The three major vendors for utility-scale gas-fired turbines are sold out through 2030. Expanding their capacity to manufacture takes time, given the complexities of building massive combustion turbines. Thus, many data-center builders have turned to using huge numbers of the smaller, easier-to-build turbines, including ordering massive diesel engines (the kinds that power ships and mines around the world) capable of burning natural gas. Caterpillar, for example, announced on August 7 a partnership with a Utah developer to supply some 4 GW of diesel engine generation.

From a purely technical viewpoint, we know the engineering capabilities exist to supply the levels of power needed—and in the timeframes needed. For perspective, some 150 GW of power capacity is manufactured every year by the industry that supplies diesel truck engines. Each such engine is about 0.5 MW and similar to those used to generate electricity. The constraints to deployment are mainly regulatory and political.

When it comes to the policy implications for delivering the power needed, the “digital sobriety” crowd is eager to frame the challenge as partisan. A recent article in The Atlantic asserted that the administration “solicited input from AI firms, civil-society groups, and everyday citizens,” indicating that the “White House is clearly deferring to the private sector, which has close ties to the Trump administration.”

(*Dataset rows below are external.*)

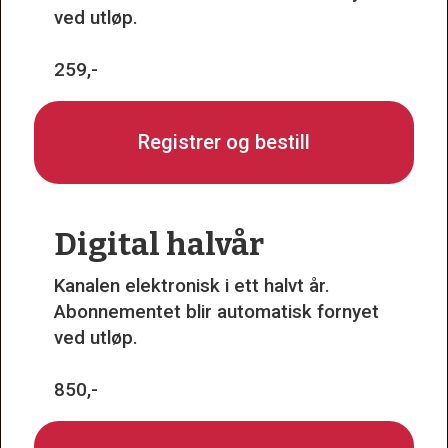
ved utløp.
259,-
Registrer og bestill
Digital halvår
Kanalen elektronisk i ett halvt år.
Abonnementet blir automatisk fornyet
ved utløp.
850,-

It is no surprise that the private sector is seeking to influence and inform the government, given the hundreds of billions of dollars of private capital involved, and the unavoidable role that policies play (often an impeding one) at these scales. But the nation will be better served if the capital does not come from the public purse.

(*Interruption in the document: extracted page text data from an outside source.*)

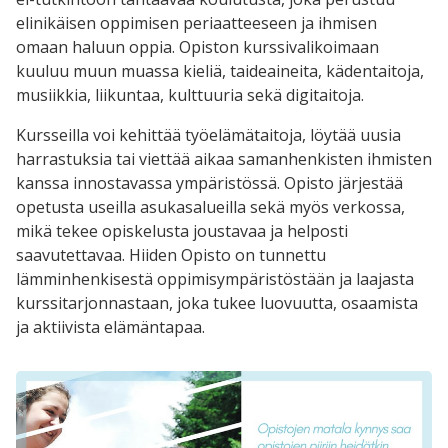
elinikäisen oppimisen periaatteeseen ja ihmisen
omaan haluun oppia. Opiston kurssivalikoimaan
kuuluu muun muassa kieliä, taideaineita, kädentaitoja,
musiikkia, liikuntaa, kulttuuria sekä digitaitoja.
Kursseilla voi kehittää työelämätaitoja, löytää uusia
harrastuksia tai viettää aikaa samanhenkisten ihmisten
kanssa innostavassa ympäristössä. Opisto järjestää
opetusta useilla asukasalueilla sekä myös verkossa,
mikä tekee opiskelusta joustavaa ja helposti
saavutettavaa. Hiiden Opisto on tunnettu
lämminhenkisestä oppimisympäristöstään ja laajasta
kurssitarjonnastaan, joka tukee luovuutta, osaamista
ja aktiivista elämäntapaa.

The good news: Big Tech seems to be tilting hard toward market-based solutions for deploying its ample capital. Thus, it’s also no surprise that the debate around Big Tech and Big Energy is becoming embroiled in naked politicking. As a recent Wall Street Journal headline put it: “Democrats Try to Halt Silicon Valley’s Swing to the Right.”

Remember the backdrop. New vectors for massive energy demands have always followed the invention of transformational technologies—steamship, lightbulb, automobile, airplane, air conditioner, fertilizer, and pharmaceuticals. Such innovations are what drove the great expansion of well-being in earlier times. The innovation-energy linkage is seen as a Faustian Bargain by the “digital sobriety” cohort, exposing its implicit (sometimes explicit) antipathy to growth and abundance.

Energy’s bottomless well has fueled and can continue to fuel prosperity—provided, to quote the late, great political analyst Charles Krauthammer, “we get the politics right.”